因為下面地勢不平,所以運輸機並沒有降落到地面,而是懸停在二十米的高度,讓他們幾個從那裏跳下來的。唯一一個不能從那麼高處往下跳的戴雪由蟲婷背着,借着大刀的飛行力,緩緩地降到地上。
之後,飛機就離開了。
「總覺得我們的人數少了一點。」陸蘇說,「你們組織難道不重視嗎?」
「當然重視,但是人不能太多,因為對方肯定有偵察型出動。」
「所以我們這邊也帶上小困了。」
「是。」
這時小困跳到一個石堆上面,調了一個頭盔上的旋鈕,突然一個似有若無的球狀衝擊波從他身體裏發出,四周的石頭全部與他的感知覺共鳴起來,那感覺就像腳下的地面變得虛幻起來一樣,每一個小石子都因為抖動變成了疊影。

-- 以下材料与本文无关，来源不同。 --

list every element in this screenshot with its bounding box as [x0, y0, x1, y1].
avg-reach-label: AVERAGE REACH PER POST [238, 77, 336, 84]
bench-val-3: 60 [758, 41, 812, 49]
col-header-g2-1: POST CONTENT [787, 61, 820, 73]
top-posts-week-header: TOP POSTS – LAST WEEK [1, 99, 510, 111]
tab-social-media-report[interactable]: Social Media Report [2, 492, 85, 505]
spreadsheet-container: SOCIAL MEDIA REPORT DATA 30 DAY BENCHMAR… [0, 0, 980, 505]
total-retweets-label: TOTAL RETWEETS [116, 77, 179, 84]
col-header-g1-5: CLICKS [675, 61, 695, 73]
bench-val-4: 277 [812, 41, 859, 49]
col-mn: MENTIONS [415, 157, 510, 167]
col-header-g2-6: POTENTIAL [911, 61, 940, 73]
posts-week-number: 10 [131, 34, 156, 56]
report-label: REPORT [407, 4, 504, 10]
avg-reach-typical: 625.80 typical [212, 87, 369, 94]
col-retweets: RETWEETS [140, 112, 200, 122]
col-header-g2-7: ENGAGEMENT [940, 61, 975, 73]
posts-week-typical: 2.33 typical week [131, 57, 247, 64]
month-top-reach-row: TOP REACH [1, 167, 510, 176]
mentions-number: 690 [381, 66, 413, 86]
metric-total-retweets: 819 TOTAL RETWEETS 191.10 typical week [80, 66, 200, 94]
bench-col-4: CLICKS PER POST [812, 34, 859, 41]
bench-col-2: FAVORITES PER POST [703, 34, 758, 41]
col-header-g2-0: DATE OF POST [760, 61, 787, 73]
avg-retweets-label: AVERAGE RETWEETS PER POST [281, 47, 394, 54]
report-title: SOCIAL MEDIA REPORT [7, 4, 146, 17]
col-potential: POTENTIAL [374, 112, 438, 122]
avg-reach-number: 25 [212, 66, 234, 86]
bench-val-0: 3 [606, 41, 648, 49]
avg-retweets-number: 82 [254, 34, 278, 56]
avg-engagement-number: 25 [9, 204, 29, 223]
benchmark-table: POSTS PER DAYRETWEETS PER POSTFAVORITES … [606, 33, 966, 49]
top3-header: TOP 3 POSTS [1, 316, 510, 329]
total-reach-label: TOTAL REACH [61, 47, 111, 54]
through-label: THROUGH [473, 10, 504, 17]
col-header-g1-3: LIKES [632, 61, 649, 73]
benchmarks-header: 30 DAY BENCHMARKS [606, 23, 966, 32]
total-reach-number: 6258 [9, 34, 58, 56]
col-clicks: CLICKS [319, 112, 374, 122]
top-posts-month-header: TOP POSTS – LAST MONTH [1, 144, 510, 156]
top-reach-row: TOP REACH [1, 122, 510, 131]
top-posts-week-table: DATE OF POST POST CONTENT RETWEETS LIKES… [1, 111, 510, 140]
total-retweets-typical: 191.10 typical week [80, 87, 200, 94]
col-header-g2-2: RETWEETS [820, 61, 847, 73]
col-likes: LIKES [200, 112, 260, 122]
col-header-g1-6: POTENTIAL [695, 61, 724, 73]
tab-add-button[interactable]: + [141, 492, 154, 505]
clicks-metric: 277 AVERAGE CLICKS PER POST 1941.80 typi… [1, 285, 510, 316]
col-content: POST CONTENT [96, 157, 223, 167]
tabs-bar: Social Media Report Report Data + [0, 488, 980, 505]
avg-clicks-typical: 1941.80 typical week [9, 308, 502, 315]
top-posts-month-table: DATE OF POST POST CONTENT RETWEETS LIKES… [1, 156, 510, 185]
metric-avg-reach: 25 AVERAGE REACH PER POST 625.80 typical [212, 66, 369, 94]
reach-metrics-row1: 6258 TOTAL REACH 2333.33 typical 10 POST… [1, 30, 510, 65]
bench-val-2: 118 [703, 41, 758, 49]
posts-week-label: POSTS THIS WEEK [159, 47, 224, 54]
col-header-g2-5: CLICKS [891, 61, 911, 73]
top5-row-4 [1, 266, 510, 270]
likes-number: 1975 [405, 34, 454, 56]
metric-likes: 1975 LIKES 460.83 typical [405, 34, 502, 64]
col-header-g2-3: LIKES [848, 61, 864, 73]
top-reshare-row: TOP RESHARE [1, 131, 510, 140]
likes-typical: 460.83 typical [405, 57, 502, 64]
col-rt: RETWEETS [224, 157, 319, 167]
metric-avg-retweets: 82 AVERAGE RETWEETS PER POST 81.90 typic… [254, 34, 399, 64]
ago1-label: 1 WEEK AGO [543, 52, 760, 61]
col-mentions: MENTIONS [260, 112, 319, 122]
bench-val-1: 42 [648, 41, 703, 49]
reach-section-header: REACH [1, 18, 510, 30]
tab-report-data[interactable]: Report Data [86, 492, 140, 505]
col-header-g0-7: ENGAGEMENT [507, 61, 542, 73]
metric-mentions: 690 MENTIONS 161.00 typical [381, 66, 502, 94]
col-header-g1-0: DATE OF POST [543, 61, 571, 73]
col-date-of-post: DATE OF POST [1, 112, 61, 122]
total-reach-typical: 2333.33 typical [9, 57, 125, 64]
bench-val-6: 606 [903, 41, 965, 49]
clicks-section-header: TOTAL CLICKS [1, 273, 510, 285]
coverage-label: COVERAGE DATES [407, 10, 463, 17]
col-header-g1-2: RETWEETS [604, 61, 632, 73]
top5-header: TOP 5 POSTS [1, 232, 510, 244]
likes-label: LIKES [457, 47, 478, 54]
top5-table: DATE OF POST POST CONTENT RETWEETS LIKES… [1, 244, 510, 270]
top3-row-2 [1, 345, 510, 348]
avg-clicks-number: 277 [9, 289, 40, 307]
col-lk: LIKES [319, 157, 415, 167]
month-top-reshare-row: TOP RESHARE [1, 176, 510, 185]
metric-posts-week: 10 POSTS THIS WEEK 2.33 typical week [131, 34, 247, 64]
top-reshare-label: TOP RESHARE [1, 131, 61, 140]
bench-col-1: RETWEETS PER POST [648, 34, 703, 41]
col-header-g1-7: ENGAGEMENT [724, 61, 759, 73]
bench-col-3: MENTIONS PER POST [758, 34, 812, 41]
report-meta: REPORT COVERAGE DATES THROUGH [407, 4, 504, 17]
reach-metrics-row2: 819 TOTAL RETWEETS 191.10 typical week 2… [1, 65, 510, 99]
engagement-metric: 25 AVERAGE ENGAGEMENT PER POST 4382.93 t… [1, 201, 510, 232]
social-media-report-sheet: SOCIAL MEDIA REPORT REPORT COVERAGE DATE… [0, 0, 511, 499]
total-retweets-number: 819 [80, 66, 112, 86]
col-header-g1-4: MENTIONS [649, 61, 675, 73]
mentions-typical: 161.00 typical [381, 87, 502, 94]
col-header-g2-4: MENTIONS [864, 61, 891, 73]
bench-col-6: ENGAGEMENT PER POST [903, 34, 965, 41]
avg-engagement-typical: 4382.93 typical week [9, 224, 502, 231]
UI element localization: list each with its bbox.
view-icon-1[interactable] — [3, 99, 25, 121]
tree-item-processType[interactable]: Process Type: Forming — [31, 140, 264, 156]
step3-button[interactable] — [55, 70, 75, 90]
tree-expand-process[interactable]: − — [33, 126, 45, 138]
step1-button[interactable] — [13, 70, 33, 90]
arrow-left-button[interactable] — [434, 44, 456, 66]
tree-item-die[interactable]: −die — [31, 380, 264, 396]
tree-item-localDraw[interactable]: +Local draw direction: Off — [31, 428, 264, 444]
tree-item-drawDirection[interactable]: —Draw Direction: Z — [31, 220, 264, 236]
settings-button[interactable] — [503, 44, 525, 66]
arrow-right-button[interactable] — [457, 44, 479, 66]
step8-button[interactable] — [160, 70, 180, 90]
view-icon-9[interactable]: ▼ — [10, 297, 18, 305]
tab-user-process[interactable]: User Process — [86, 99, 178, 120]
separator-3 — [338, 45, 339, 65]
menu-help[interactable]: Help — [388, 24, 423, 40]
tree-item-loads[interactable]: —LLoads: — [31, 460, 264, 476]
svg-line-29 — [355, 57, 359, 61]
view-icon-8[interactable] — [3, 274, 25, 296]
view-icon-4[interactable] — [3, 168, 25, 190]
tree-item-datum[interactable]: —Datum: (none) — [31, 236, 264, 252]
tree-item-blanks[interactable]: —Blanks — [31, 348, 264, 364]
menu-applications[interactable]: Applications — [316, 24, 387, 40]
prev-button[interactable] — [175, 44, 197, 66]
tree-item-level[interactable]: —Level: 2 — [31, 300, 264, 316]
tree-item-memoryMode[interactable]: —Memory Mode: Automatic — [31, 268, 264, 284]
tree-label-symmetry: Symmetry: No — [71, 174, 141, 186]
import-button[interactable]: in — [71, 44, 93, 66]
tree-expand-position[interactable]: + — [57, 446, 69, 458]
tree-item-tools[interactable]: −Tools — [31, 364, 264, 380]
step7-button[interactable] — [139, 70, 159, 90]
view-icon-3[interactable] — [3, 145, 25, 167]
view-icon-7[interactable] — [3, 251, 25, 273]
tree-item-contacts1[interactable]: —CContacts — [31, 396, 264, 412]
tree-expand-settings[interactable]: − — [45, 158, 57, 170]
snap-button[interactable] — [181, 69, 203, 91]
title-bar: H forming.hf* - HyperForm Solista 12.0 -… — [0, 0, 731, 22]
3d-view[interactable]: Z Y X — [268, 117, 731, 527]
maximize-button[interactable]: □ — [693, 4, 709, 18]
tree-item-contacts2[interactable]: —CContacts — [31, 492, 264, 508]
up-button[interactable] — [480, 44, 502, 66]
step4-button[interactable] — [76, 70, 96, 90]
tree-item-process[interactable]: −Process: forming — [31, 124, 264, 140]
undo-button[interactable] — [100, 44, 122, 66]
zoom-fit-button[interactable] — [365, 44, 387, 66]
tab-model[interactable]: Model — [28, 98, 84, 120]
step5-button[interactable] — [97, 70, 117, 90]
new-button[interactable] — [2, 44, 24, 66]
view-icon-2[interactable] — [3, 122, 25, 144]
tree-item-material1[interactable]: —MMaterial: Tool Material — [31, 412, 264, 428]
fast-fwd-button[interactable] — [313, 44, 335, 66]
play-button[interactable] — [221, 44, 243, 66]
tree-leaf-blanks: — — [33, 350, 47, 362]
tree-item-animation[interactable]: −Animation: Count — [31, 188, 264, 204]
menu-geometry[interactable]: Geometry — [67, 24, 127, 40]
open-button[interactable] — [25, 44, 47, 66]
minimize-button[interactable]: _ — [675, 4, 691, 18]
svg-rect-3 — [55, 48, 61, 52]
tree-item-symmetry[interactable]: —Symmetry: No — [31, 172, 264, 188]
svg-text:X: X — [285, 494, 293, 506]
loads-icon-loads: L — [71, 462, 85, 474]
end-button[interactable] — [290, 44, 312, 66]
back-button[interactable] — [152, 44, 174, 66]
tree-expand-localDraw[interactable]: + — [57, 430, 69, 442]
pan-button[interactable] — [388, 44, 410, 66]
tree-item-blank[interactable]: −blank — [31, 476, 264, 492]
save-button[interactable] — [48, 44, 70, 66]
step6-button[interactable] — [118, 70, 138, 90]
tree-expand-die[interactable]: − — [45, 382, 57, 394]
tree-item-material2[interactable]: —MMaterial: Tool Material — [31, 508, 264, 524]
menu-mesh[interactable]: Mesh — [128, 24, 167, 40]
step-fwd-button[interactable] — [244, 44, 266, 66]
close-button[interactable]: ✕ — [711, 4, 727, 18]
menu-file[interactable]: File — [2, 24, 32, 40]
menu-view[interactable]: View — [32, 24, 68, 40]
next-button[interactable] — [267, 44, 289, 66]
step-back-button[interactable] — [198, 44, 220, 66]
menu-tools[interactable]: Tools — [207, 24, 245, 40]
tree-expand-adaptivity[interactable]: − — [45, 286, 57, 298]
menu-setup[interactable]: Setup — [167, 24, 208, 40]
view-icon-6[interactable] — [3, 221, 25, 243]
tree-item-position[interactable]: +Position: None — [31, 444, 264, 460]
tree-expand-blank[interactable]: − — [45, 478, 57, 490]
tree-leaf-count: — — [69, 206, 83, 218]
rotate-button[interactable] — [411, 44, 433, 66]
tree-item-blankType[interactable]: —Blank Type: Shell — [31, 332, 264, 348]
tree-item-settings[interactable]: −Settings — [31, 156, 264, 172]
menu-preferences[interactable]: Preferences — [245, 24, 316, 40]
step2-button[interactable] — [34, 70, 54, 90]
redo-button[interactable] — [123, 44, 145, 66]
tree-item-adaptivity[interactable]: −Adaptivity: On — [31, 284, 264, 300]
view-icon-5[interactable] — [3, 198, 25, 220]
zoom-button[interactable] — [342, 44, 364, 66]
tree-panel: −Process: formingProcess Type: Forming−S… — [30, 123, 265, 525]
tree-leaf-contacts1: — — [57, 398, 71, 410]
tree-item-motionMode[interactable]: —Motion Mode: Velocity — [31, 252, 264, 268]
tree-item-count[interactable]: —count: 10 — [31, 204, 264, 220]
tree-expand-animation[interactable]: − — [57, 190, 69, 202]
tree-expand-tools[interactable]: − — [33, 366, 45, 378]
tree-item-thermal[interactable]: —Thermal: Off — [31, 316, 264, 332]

不過這個虛幻的半徑只有大概十米,十米之外,他的共鳴效果就微弱許多了,但是感知效果卻是相同的。以這裏所有的石頭來作自己的耳目,在這片廢墟的戰場上,簡直是最強的偵察技。
此時頭頂上的天空越來越陰沉,隱隱有雷聲在滾動,明明時間只不過是下午四點鐘,大概會下一場雨吧。雲層這麼厚,衛星追蹤也無法使用了,所以他們在這裏只能依賴小困的妖技偵察。
「看見了嗎?」小困感知了片刻,言斬蝶問。
「稍等,正在搜索……用石頭來當眼睛,信息量有點超荷。」
陸蘇在想,要是一會下雨了,用雨點來當耳目,豈不是等於「千雨之瞳」的效果了。這麼說來,「魚目諦聽」比「千雨之瞳」要給力多了,不過似乎又不是,「千雨之瞳」是在液體中無限折射視線,但是「魚目諦聽」卻是有範圍限制的。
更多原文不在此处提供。